YOUR ASSIGNMENT:
Copy word for word the lines in the records below, starting at the line with "оторыми лекарственными препаратами." and ending at the line with "à ces technologies". Skip the pictures.

DATASET EXCERPTS:
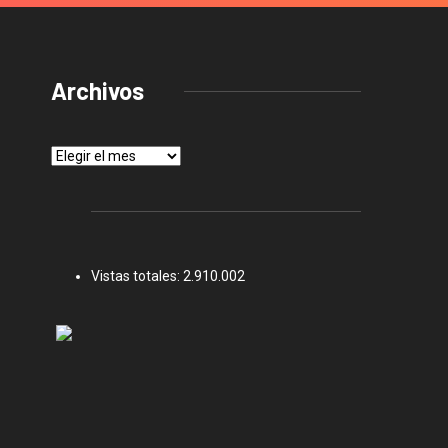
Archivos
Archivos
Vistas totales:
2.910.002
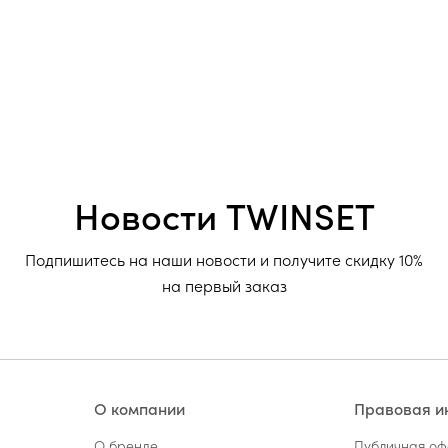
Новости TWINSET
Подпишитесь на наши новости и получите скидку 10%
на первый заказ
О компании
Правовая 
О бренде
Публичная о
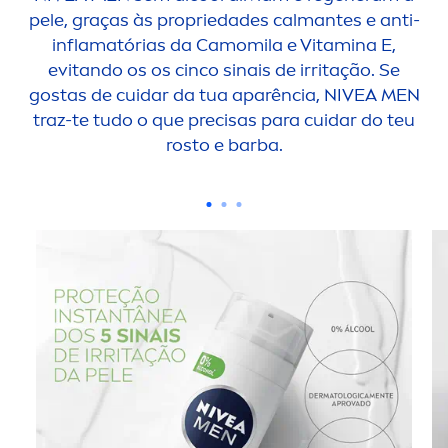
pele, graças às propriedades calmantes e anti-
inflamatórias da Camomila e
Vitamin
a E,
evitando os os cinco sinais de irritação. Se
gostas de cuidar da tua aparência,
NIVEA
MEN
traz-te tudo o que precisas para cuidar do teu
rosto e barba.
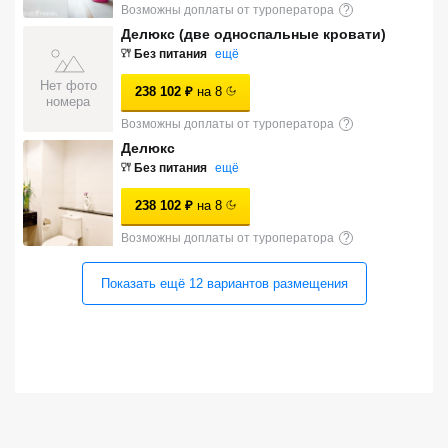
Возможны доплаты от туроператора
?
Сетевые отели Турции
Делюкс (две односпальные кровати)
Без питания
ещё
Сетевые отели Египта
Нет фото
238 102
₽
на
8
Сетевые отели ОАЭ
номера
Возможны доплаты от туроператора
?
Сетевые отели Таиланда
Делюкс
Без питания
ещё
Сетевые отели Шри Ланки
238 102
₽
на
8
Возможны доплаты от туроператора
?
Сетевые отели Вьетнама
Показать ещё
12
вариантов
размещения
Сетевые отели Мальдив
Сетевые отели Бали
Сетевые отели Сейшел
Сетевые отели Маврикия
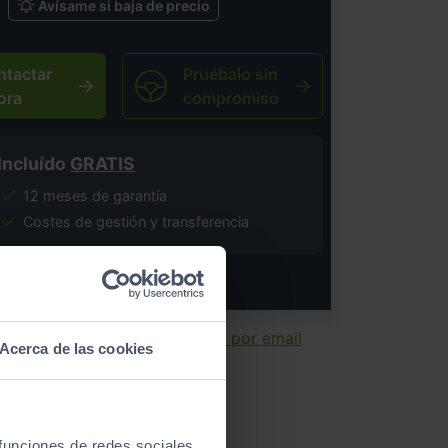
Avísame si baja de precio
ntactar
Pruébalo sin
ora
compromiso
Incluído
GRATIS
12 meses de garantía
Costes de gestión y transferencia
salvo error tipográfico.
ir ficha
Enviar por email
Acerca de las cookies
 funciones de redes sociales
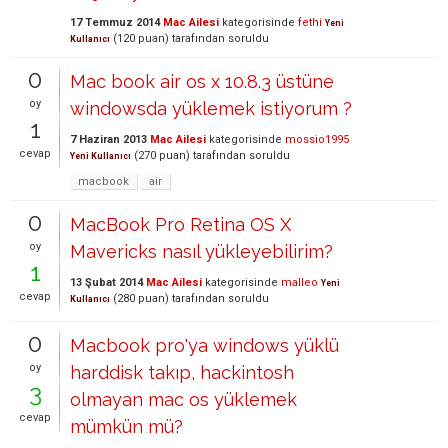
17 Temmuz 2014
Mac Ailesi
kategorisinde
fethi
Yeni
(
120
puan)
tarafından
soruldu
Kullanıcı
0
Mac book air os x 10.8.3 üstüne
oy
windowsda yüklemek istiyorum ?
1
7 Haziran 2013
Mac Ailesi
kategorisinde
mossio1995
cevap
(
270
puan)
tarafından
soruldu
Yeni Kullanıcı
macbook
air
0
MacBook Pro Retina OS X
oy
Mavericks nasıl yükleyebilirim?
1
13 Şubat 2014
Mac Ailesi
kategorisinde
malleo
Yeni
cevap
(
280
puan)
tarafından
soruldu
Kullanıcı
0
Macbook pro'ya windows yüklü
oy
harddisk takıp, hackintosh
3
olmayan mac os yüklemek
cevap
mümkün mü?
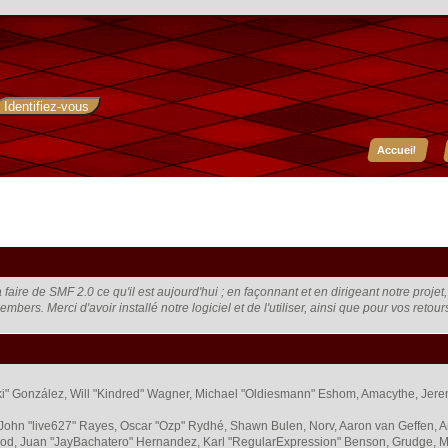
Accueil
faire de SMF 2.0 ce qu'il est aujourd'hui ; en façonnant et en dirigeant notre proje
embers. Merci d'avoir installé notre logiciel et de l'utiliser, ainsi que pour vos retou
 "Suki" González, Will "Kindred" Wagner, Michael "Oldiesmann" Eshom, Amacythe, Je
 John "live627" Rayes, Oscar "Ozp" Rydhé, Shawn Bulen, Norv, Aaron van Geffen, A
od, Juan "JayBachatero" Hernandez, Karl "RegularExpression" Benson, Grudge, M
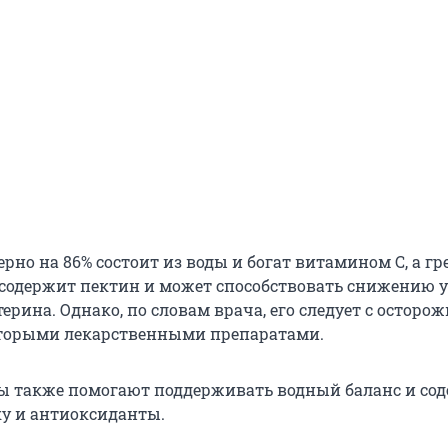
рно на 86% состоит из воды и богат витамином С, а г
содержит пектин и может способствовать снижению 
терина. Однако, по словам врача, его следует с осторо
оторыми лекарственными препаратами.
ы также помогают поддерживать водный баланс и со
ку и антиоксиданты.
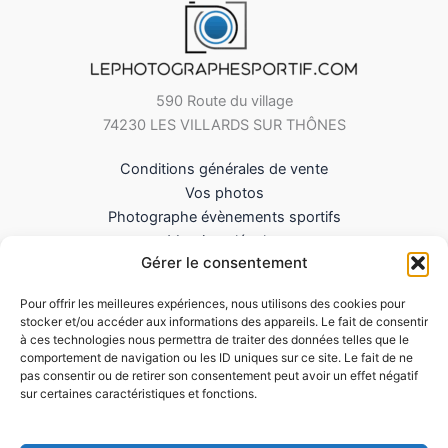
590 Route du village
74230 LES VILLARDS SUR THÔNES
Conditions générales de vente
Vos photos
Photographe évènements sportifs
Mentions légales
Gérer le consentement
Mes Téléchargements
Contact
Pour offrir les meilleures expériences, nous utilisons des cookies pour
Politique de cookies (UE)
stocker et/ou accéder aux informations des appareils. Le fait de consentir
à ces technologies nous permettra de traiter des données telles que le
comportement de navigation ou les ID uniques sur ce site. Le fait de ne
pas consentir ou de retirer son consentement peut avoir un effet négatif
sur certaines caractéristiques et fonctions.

RESPONSE TO THIS EXERCISE:
оторыми лекарственными препаратами.
ы также помогают поддерживать водный баланс и со
ку и антиоксиданты.
590 Route du village
74230 LES VILLARDS SUR THÔNES
Conditions générales de vente
Vos photos
Photographe évènements sportifs
Mentions légales
Gérer le consentement
Mes Téléchargements
Contact
Pour offrir les meilleures expériences, nous utilisons des cookies pour
Politique de cookies (UE)
stocker et/ou accéder aux informations des appareils. Le fait de consentir
à ces technologies nous permettra de traiter des données telles que le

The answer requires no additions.